You need to encourage your bees to cluster… by keeping them as cold (and dry) as possible… if you pamper them and keep them warm, they will move around wasting energy, they will consume their stores more rapidly and be more prone to starvation. If it is warm in the hive they may attempt to forage and are unlikely to make it back to the colony, depleting cluster numbers; So quilts off, entrance block out, mouse guard on, allowing plenty of ventilation. You can even place matches at the corners of the crown board to increase through ventilation. I tend to leave the corex inspection sheet in, this helps to reduce damp from below, and it also allows monitoring of the clusters movement from the pattern of the debris on the board without disturbing the bees. You will see a changing pattern of the wax cappings on the floor as the bees move to fresh areas of stores. Clean it off once a week to keep an eye on cluster position and movement; it will also give you an idea as to the rate of consumption of stores.
When spring finally arrives, in March-April time, put the quilts on.

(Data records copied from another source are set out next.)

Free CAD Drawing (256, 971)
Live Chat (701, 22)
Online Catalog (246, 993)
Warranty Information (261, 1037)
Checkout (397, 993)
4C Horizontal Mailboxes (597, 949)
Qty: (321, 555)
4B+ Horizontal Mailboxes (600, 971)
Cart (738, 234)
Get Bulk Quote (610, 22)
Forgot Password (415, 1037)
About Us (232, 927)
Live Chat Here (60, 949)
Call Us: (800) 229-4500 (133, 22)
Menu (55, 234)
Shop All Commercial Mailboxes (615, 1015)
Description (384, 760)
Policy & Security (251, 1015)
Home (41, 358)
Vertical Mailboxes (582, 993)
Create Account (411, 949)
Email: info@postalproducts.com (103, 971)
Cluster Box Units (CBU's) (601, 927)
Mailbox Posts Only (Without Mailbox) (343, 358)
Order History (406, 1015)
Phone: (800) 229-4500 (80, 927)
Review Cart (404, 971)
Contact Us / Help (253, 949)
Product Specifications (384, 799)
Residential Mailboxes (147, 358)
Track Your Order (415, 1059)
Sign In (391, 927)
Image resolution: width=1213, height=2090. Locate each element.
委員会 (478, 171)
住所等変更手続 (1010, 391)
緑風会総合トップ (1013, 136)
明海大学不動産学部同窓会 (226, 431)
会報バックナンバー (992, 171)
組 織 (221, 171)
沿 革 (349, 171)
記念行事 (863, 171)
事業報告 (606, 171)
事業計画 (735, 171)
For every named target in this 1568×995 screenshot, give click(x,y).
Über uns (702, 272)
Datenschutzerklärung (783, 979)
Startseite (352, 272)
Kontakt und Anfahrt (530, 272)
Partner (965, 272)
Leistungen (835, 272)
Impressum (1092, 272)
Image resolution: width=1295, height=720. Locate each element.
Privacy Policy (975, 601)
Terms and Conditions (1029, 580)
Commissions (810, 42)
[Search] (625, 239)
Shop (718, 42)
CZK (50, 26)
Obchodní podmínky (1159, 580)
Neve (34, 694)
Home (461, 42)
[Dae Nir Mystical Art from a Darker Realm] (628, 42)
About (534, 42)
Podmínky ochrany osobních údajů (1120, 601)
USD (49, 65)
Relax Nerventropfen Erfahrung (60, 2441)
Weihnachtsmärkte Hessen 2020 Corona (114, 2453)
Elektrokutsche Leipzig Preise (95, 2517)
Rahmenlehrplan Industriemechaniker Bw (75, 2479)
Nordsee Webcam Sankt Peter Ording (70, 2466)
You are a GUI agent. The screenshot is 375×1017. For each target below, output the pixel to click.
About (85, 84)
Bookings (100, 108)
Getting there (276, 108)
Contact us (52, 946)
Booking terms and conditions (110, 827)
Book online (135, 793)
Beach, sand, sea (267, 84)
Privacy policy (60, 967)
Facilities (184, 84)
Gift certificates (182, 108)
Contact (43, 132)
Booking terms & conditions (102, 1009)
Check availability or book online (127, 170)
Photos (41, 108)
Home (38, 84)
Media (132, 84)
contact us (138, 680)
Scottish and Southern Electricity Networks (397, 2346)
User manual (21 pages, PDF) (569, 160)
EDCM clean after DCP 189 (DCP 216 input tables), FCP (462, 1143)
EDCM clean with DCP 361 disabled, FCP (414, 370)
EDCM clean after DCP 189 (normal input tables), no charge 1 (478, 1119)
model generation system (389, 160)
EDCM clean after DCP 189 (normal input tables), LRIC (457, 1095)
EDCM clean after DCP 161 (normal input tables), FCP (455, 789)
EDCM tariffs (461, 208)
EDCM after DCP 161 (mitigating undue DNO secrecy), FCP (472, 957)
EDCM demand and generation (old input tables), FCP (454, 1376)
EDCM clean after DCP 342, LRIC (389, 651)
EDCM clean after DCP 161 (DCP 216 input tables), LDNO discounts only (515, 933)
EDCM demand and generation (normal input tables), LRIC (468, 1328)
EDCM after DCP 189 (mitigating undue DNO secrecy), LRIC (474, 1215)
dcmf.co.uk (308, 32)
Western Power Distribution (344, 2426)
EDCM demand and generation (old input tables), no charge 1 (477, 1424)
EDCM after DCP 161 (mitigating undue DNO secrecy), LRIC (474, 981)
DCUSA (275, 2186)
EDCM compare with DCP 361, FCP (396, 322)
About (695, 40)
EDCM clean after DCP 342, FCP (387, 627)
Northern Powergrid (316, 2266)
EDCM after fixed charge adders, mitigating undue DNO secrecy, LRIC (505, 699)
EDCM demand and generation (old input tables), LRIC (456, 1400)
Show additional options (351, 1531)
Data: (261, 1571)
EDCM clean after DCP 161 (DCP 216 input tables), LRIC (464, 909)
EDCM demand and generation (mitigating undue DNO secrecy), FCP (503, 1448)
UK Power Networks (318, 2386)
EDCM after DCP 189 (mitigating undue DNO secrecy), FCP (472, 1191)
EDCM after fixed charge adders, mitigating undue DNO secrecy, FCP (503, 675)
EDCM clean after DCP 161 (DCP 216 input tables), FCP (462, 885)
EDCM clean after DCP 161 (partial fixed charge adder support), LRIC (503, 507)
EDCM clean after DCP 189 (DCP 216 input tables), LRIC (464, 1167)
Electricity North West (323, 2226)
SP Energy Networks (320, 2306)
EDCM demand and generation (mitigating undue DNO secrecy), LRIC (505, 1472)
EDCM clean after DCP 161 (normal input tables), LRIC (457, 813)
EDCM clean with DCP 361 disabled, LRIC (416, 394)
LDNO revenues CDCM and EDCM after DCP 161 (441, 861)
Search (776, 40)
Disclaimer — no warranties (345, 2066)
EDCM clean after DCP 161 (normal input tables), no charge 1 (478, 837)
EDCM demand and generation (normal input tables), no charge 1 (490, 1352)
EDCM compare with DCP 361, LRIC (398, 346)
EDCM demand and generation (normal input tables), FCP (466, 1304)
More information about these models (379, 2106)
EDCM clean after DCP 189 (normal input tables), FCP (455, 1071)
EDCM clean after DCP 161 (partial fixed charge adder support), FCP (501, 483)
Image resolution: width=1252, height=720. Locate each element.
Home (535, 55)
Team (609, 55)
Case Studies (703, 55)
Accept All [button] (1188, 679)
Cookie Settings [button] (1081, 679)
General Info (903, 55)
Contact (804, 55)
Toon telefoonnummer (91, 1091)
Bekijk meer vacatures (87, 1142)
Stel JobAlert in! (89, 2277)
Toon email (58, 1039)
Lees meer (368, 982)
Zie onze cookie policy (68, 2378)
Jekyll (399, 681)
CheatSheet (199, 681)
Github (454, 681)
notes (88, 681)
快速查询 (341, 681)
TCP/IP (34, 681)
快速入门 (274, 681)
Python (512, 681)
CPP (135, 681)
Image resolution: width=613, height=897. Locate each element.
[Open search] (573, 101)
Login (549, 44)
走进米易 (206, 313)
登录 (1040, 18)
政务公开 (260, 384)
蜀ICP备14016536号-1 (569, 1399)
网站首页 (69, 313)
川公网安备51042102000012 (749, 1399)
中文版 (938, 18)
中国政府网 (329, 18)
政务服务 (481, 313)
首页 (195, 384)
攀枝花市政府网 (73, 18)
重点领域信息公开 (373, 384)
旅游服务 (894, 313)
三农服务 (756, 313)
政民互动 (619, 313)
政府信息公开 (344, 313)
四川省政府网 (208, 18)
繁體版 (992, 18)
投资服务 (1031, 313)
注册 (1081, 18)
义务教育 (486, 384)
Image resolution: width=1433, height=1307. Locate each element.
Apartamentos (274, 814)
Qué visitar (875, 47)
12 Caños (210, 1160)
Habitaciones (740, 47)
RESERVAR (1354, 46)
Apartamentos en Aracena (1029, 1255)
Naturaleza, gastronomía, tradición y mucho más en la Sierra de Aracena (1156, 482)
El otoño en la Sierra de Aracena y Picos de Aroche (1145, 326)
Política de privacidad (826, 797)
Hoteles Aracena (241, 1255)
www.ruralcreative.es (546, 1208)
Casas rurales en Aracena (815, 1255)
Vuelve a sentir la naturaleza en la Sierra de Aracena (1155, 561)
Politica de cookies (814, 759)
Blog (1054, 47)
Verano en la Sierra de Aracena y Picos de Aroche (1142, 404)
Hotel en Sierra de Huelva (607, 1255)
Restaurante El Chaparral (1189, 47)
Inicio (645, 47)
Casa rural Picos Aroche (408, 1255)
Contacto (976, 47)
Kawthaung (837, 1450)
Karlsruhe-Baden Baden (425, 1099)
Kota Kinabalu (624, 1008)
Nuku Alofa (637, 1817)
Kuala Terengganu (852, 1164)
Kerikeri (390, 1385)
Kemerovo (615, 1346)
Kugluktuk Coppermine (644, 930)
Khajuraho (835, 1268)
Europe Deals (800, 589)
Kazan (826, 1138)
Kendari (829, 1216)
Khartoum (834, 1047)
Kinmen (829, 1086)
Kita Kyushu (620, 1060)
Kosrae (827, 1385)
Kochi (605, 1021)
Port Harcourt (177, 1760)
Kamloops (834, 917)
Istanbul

At this time of year the day to night temperature is at its most extreme. The bees are expanding the nest and foraging during the warmth of the day. When we have a very cold night it sends the bees back into cluster; they can’t cover all the brood and we get chilled brood (the periphery of the expanding nest is killed by the cold). This will stress the expanding colony and may introduce brood diseases. A quilt will help to insulate them and keep in the heat they have generated during the day for brooding. It also allows the young bees (the wax workers) to start generating wax and expanding and repairing the nest (this is a very energetic process – the bees can get up to as much as forty two degrees Celsius in cluster to sweat out the wax).
The quilts can stay on all summer, “what keeps in the heat, keeps out the heat”. Just remember to remove them when it starts to get nippy in autumn.